De aangewezen gemeenteambtenaar, bedoeld in artikel 231, tweede lid,
onderdeel b van de Gemeentewet kan na de aanvang van het belastingjaar
aan de belastingplichtige een voorlopig bedrag vorderen, naar het bedrag
waarop het gevorderde bedrag vermoedelijk zal worden vastgesteld, indien
zulks naar zijn mening rechtvaardigt.
Artikel 9 Ontstaan van de belastingschuld en heffing naar tijdsgelang
- 1.
De belasting als bedoeld in artikel 2 is verschuldigd aan het einde van
het belastingtijdvak.
- 2.
Indien het belastingtijdvak minder dan twaalf maanden bedraagt, is de
belasting verschuldigd over zoveel twaalfde gedeelten als er in dat
tijdvak, na het tijdstip van de aanvang van de belastingplicht, nog
volle kalendermaanden overblijven.
- 3.
Indien de belasting als bedoeld in artikel 2 bij wege van aanslag wordt
geheven, is de belasting verschuldigd bij het begin van het
belastingjaar, of zo dit later is, bij de aanvang van de
belastingplicht.
- 4.
Indien de belastingplicht in de loop van het belastingjaar aanvangt en
de belasting wordt bij wege van aanslag geheven, is de belasting
verschuldigd voor zoveel twaalfde gedeelten van de voor dat jaar
verschuldigde belasting als er in dat jaar, na de aanvang van de
belastingplicht, nog volle kalendermaanden overblijven.
- 5.
Indien de belastingplicht in de loop van het belastingjaar eindigt en de
belasting wordt bij wege van aanslag geheven, bestaat aanspraak op
ontheffing voor zoveel twaalfde gedeelten van de voor dat jaar
verschuldigde belasting als er in dat jaar, na het einde van de
belastingplicht, nog volle kalendermaanden overblijven.
- 6.
Het vierde en vijfde lid zijn niet van toepassing indien de
belastingplichtige binnen de gemeente verhuist en aldaar een ander
perceel in feitelijk gebruik neemt.
Artikel 10 Termijnen van betaling
- 1.
Het voorlopig gevorderde bedrag en het definitief gevorderde bedrag van
de heffing als bedoeld in artikel 2 moeten worden betaald tegelijk met
en op dezelfde wijze als die waarop de voor-schotnota's c.q.
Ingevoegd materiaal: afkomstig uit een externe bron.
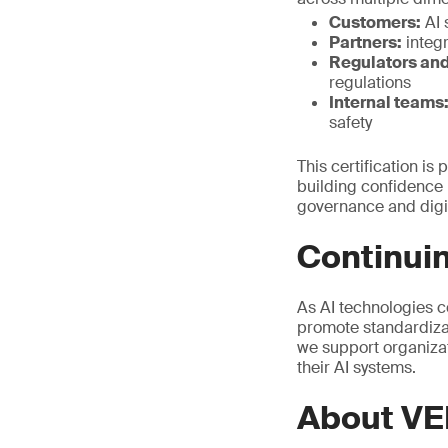
Customers:
AI 
Partners:
integr
Regulators and
regulations
Internal teams
safety
This certification is
building confidence i
governance and digit
Continuin
As AI technologies c
promote standardizat
we support organizat
their AI systems.
About VE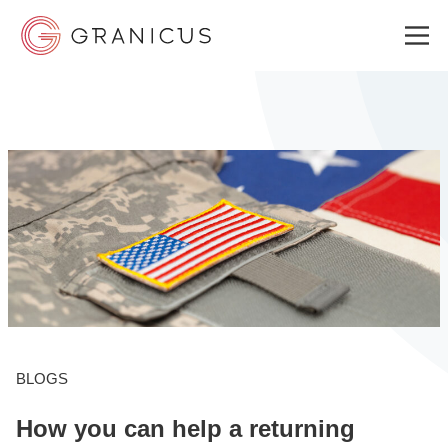
WHO WE SERVE
GOVERNMENT EXPERIENCE CLOUD
SOLUTIONS
RESOURCES
BLOGS
How you can help a returning
ABOUT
eindafrekening van het waterbedrijf waarop het voorlopig gevorderde
bedrag c.q. definitief gevorderde bedrag is vermeld, moeten worden
betaald.
- 2.
In afwijking in zoverre van het bepaalde in het eerste lid en in
afwijking van artikel 9, eerste lid, van de Invorderingswet 1990 moet
het gevorderde bedrag dat blijkt uit een aanslag, worden betaald in drie
gelijke termijnbedragen waarvan de eerste vervalt op de laatste dag van
de maand volgend op de maand die in de dagtekening van het aanslagbiljet
is vermeld, de tweede twee maanden later en de derde en laatste weer
twee maanden later.
- 3.
In afwijking van het tweede lid geldt, zolang de verschuldigde bedragen
door middel van automatische betalingsincasso van de betaalrekening van
de belastingplichtige kunnen worden afgeschreven, dat de aanslagen
moeten worden betaald in negen gelijke termijnbedragen, waarvan de
eerste vervalt op de laatste dag van de maand volgend op de maand die in
de dagtekening van het aanslagbiljet is vermeld en elk van de volgende
termijnbedragen telkens een maand later.
- 4.
In afwijking van het tweede lid, is de belastingschuld direct
invorderbaar, indien de belastingschuldige niet binnen de gestelde
termijnen betaalt.
- 5.
In afwijking van het derde lid, is de belastingschuld direct
invorderbaar, indien de verschuldigde bedragen niet kunnen worden
afgeschreven.
- 6.
Met betrekking tot een ingevolge artikel 2, tweede lid, onderdeel c, van
de Invorderingswet 1990, met een belastingaanslag gelijkgestelde
beschikking inzake een bestuurlijke boete zijn de leden 2, 3, 4 en 5 van
overeenkomstige toepassing, voor zover deze gelijktijdig wordt opgelegd
met de vaststelling van de aanslag.
- 7.
De Algemene Termijnenwet is niet van toepassing op de in de voorgaande
leden gestelde termijnen.
Artikel 11 Kwijtschelding
Bij de invordering van de rioolheffing wordt kwijtschelding verleend.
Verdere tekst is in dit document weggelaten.